In circles where the literary air is more rarefied, Erdrich's juxtaposition of disparate concepts might be called *Manichean* -- relating to an ancient spiritual belief that life is governed by an endless battle between equally potent forces of good and evil, neither of which can ever annihilate the other. That's one way to look at it. But while her writing invites a number of interpretive methods and philosophies, it is Spartan and simply human, more Cather than Faulkner. In environs where landscape is less influential to life, readers might see only Manichean metaphors in rivers, forests and blizzards; in the West, it's just the way things are -- starkly contrasted depending on the time of day, the angle of sight, or the weather. The place that is good by day might be evil by dark. It is not just the stuff of Erdrich's writing, but her life, too.

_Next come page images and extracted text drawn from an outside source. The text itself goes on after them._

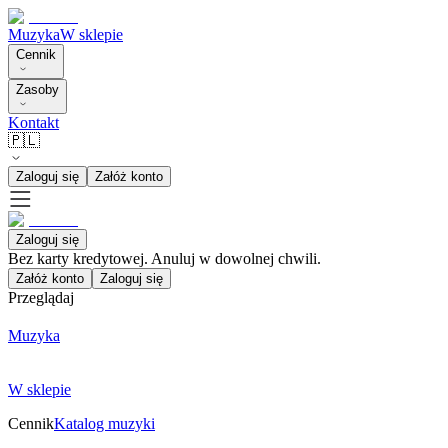
Muzyka
W sklepie
Cennik
Zasoby
Kontakt
🇵🇱
Zaloguj się
Załóż konto
Zaloguj się
Bez karty kredytowej. Anuluj w dowolnej chwili.
Załóż konto
Zaloguj się
Przeglądaj
Muzyka
W sklepie
Cennik
Katalog muzyki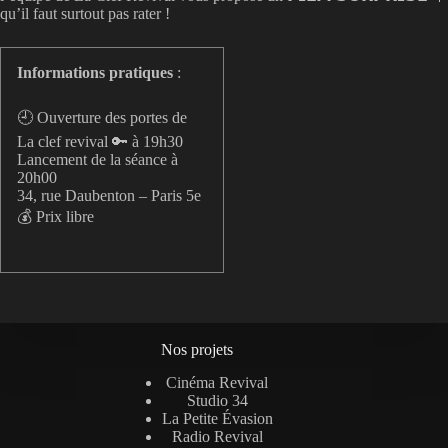
qu’il faut surtout pas rater !
Informations pratiques
:
🕘 Ouverture des portes de
La clef revival 🔑 à 19h30
Lancement de la séance à
20h00
34, rue Daubenton – Paris 5e
💰 Prix libre
Nos projets
Cinéma Revival
Studio 34
La Petite Évasion
Radio Revival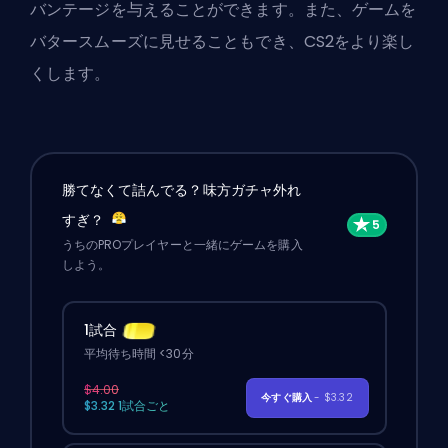
バンテージを与えることができます。また、ゲームを
バタースムーズに見せることもでき、CS2をより楽し
くします。
勝てなくて詰んでる？味方ガチャ外れ
すぎ？
うちのPROプレイヤーと一緒にゲームを購入
しよう。
1試合
平均待ち時間 <30分
$4.00
今すぐ購入
- $3.32
$3.32 1試合ごと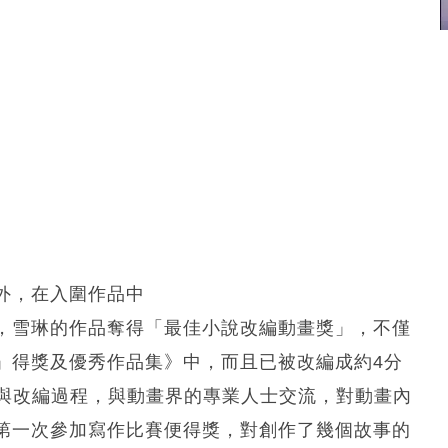
外，在入圍作品中
，雪琳的作品奪得「最佳小說改編動畫獎」，不僅
」得獎及優秀作品集》中，而且已被改編成約4分
有參與改編過程，與動畫界的專業人士交流，對動畫內
第一次參加寫作比賽便得獎，對創作了幾個故事的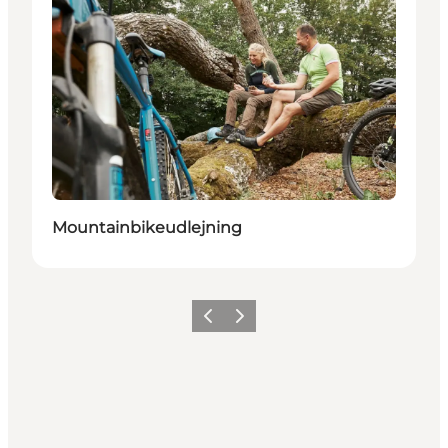
Mountainbikeudlejning
Forrige
Næste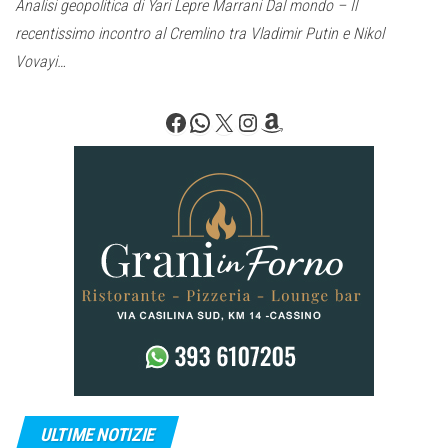
Analisi geopolitica di Yari Lepre Marrani Dal mondo – Il
recentissimo incontro al Cremlino tra Vladimir Putin e Nikol
Vovayi…
Facebook
WhatsApp
X
Instagram
Amazon
ULTIME NOTIZIE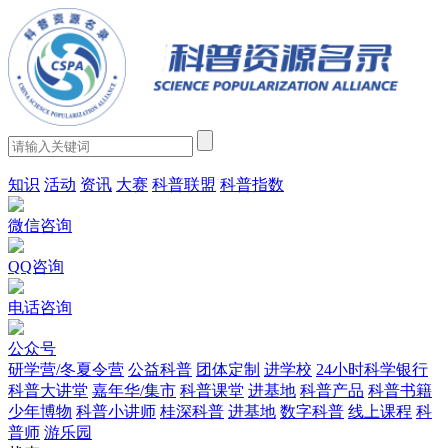
知识
活动
资讯
大赛
科普联盟
科普指数
微信咨询
QQ咨询
电话咨询
公众号
研学营/冬夏令营
公益科普
团体定制
进学校
24小时科学银行
科普大讲堂
嘉年华/集市
科普课堂
进基地
科普产品
科普书籍
少年博物
科普小讲师
桂深科普
进基地
数字科普
线上课程
科
普师
游乐园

The pivotal event in "The Last Report" is a Dakota flood that not only sweeps Agnes away on the lid of a piano, but also represents her spiritual evolution -- her ordination, if you will -- into Father Damien. A heaven-sent event, delivered by the Muse of Metaphor into the fervid imagination of a writer in need of a symbol? In fact, it is a scene inspired by the 1997 flood on North Dakota's Red River. It is certainly an apt spiritual metaphor, but it is also a simple account of how fortunes are so swift to change in the Western landscape. Pick your poison, dear reader: Mysticism or reality. They both work.

The part-Ojibwe Erdrich, like indigenous writers Sherman Alexie and Leslie Marmon Silko, deftly blends mysticism and dark humor in a complex, compassionate amalgam that, when burnished, not only reflects the Indian experience, but human existence in any color, at any moment in time.